> PROBLEM STATEMENT:
Go through each line of the records below and count those with the word "Good"; give only the total.

(INPUT RECORDS Opens)

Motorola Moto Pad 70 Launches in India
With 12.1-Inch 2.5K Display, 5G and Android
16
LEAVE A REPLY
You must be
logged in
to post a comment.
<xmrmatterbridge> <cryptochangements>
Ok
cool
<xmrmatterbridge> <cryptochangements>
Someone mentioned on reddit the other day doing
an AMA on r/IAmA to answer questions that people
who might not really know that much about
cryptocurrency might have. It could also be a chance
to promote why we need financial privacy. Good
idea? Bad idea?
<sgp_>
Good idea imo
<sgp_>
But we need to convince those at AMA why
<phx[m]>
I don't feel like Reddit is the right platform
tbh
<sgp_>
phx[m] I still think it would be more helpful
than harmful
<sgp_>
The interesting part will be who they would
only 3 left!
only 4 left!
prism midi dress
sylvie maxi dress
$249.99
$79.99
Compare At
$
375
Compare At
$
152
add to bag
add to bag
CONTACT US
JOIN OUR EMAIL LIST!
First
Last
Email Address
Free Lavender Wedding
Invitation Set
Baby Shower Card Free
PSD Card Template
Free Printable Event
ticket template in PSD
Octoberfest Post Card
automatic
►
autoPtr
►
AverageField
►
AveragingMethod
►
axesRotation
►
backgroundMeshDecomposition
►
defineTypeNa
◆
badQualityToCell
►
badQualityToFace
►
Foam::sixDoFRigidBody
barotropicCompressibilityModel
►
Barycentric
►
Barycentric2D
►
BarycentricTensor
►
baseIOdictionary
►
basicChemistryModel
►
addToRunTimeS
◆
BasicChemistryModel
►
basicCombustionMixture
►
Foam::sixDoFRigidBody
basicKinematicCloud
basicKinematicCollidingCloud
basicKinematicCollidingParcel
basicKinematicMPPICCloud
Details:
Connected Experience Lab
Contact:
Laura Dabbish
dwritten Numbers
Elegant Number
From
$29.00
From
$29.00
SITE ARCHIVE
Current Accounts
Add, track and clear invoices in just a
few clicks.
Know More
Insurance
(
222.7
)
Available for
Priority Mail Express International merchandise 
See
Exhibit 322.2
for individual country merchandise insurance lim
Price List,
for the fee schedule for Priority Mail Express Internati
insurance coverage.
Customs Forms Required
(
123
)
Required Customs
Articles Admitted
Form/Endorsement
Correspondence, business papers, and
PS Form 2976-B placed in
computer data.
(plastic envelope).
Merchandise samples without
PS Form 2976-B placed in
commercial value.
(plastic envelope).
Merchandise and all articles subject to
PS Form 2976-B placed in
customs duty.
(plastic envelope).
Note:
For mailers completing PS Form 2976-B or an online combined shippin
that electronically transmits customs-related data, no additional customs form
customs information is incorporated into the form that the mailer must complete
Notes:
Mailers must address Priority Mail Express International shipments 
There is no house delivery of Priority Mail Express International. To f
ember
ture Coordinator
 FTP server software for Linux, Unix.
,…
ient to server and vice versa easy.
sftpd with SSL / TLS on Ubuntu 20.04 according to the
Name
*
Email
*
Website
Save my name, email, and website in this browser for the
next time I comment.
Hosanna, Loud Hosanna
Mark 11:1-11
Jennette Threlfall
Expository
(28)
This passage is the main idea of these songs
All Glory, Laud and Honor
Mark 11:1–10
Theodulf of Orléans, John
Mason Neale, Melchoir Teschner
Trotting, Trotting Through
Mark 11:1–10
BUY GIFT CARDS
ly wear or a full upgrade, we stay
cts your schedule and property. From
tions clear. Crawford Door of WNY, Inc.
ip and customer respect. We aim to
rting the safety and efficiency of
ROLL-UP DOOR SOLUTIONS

(INPUT RECORDS Closes)

> RESPONSE AREA:
2